Neuerdings interessirt es die Franzosen zu erfahren, wie man in Deutschland uber sie denkt und urtheilt, und ein französischer Autor, Grand-Carteret, hat sich die Mühe nicht verdrießen lassen, Urtheile deutscher Politiker und Schriftsteller über Frankreich aus mehreren Jahrhunderten zusammenzustellen in einer Schrift: „Frankreich beurtheilt von Deutschland“ [1] Nun, unsere Nachbarn brauchen sich im ganzen nicht zu beklagen über diese Aussprüche, denn sie lassen auch ihren guten Eigenschaften Gerechtigkeit widerfahren. Einige dieser Urtheile werden als durchaus zutreffend von dem französischen Autor selbst bezeichnet. Neben der schwunghaften und begeisterten Kampfesmuse der Jahre 1813 und 1870 ging stets die unbefangene Würdigung der Vorzüge unseres Nachbarvolkes einher. Die Schrift führt auch die Urtheile unserer großen Regenten und Staatsmänner, Friedrich’s II. und Bismarck’s über Frankreich an.
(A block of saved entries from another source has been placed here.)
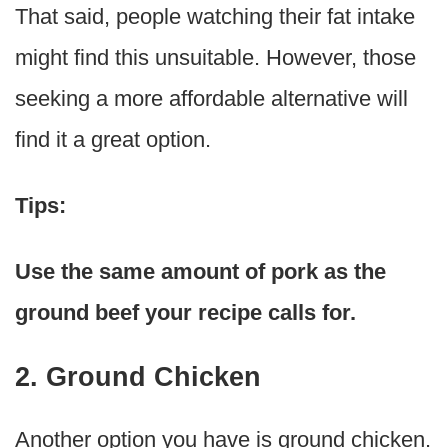
That said, people watching their fat intake
might find this unsuitable. However, those
seeking a more affordable alternative will
find it a great option.
Tips:
Use the same amount of pork as the
ground beef your recipe calls for.
2. Ground Chicken
Another option you have is ground chicken.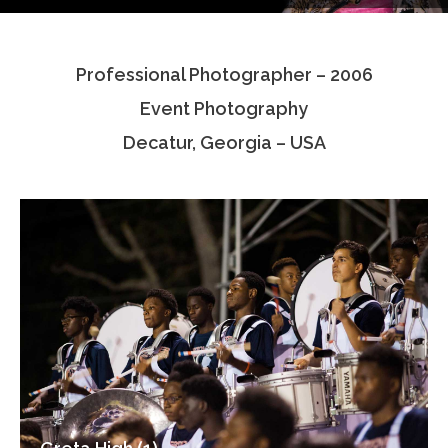
Testimonials
Professional Photographer – 2006
Associate Photographers
Event Photography
Contact Us
Decatur, Georgia – USA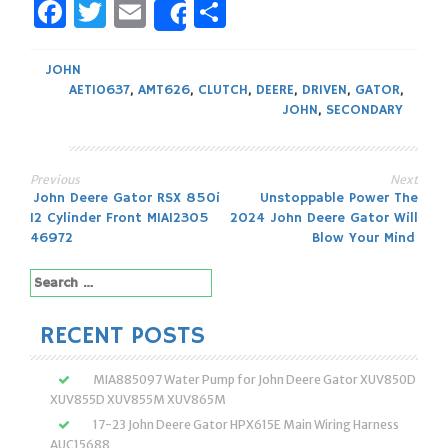
Facebook
Twitter
Email
Share
Share
JOHN
AET10637
,
AMT626
,
CLUTCH
,
DEERE
,
DRIVEN
,
GATOR
,
JOHN
,
SECONDARY
Previous
Next
Post
John Deere Gator RSX 850i
Unstoppable Power The
12 Cylinder Front MIA12305
2024 John Deere Gator Will
navigation
46972
Blow Your Mind
Search
for:
RECENT POSTS
MIA885097 Water Pump for John Deere Gator XUV850D
XUV855D XUV855M XUV865M
17-23 John Deere Gator HPX615E Main Wiring Harness
AUC15688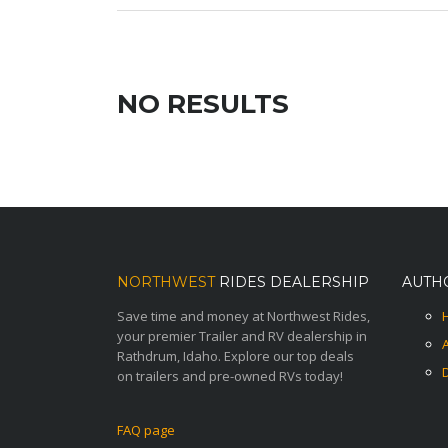
NO RESULTS
NORTHWEST
RIDES DEALERSHIP
AUTH
Save time and money at Northwest Rides,
your premier Trailer and RV dealership in
Rathdrum, Idaho. Explore our top deals
on trailers and pre-owned RVs today!
FAQ page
Bekannt ist, daß Heine und Börne begeisterte Franzosenfreunde waren und das junge Deutschland ebenfalls von Paris aus sehr viele Anregungen empfing, während Wolfgang Menzel von Börne als Franzosenfresser angegriffen wurde. Die spateren deutschen Touristen und Feuilletonisten geben ebenfalls Anlaß zu einer sehr reichen Blüthenlese von Bemerkungen über französisches Wesen, von charakteristischen Schilderungen französischer Zustände, besonders des Theaters. Frankreich setzt sich gleichsam auf den Lästerstuhl und laßt sich von Deutschland lorgnettiren und bekritteln, hält es aber doch der Muhe werth, alle diese kritischen Randglossen in einem Album zu sammeln und dem französischen Volke vorzuhalten. Man legt drüben Gewicht auf unser Urtheil: das war in früheren Zeiten nicht der Fall. Deroulède hat in seiner Zeitschrift: „Le Drapeau“ (Die Fahne) nur die deutschen Kriegslieder übersetzt, um die Franzosen zur Rache anzustacheln: Jetzt erfahren sie auch, wie viel wohlwollendes, mindestens Antheilvolles in Deutschland über sie geschrieben worden ist. Schwerlich wird dies ihren Groll über die Niederlagen von 1870 und 1871 entwaffnen; wir sind gerüstet und rüsten uns immer mehr, ihm zu begegnen: aber das geistige Zusammenstreben der so verschiedenartigen und doch sich ergänzenden Völker würde als schöner Zukunftstraum selbst einen abermaligen blutigen Kampf überleben.


  1. J. Grand-Carteret. „La France jugée par l’Allemagne“.